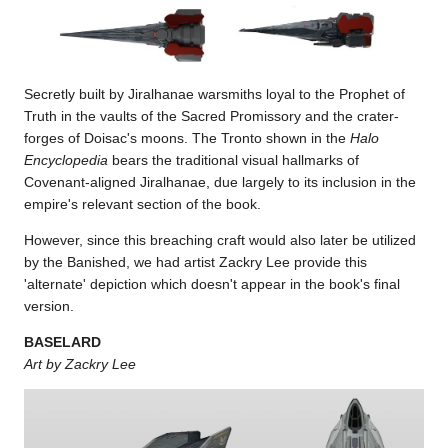
Secretly built by Jiralhanae warsmiths loyal to the Prophet of
Truth in the vaults of the Sacred Promissory and the crater-
forges of Doisac's moons. The Tronto shown in the
Halo
Encyclopedia
bears the traditional visual hallmarks of
Covenant-aligned Jiralhanae, due largely to its inclusion in the
empire's relevant section of the book.
However, since this breaching craft would also later be utilized
by the Banished, we had artist Zackry Lee provide this
'alternate' depiction which doesn't appear in the book's final
version.
BASELARD
Art by Zackry Lee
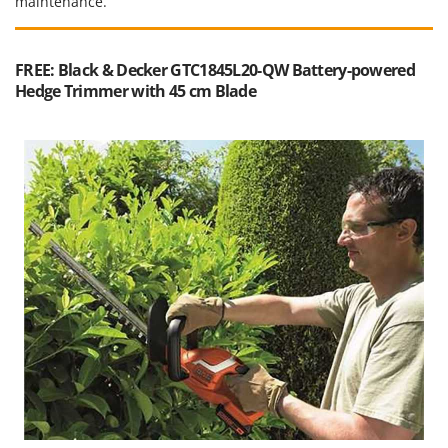
maintenance.
FREE: Black & Decker GTC1845L20-QW Battery-powered
Hedge Trimmer with 45 cm Blade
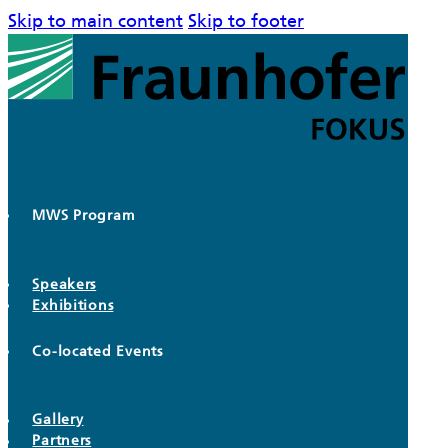
Skip to main content
Skip to footer
MWS Program
Speakers
Exhibitions
Co-located Events
Gallery
Partners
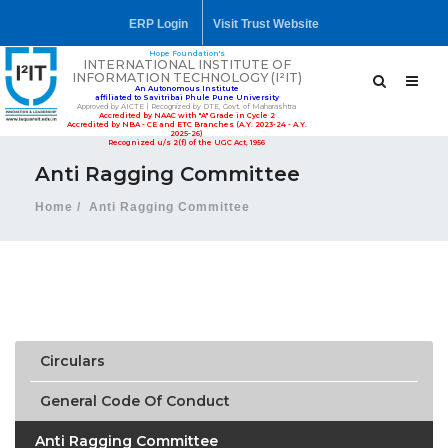
ERP Login
Visit Trust Website
Hope Foundation's
INTERNATIONAL INSTITUTE OF
INFORMATION TECHNOLOGY (I²IT)
An Autonomous Institute
affiliated to Savitribai Phule Pune University
Approved by AICTE | Recognized by DTE, Govt. of Maharashtra
Accredited by NAAC with "A" Grade in Cycle 2
Accredited by NBA - CE and ETC Branches (A.Y. 2023-24 - A.Y.
2025-26)
Recognized u/s 2(f) of the UGC Act, 1956
Anti Ragging Committee
Home
Anti Ragging Committee
Circulars
General Code Of Conduct
Anti Ragging Committee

• [Aim of the exercise] What is needed is each line of the entries that contains the word "Recognized".

• [Result of this exercise]
Approved by AICTE | Recognized by DTE, Govt. of Maharashtra
Recognized u/s 2(f) of the UGC Act, 1956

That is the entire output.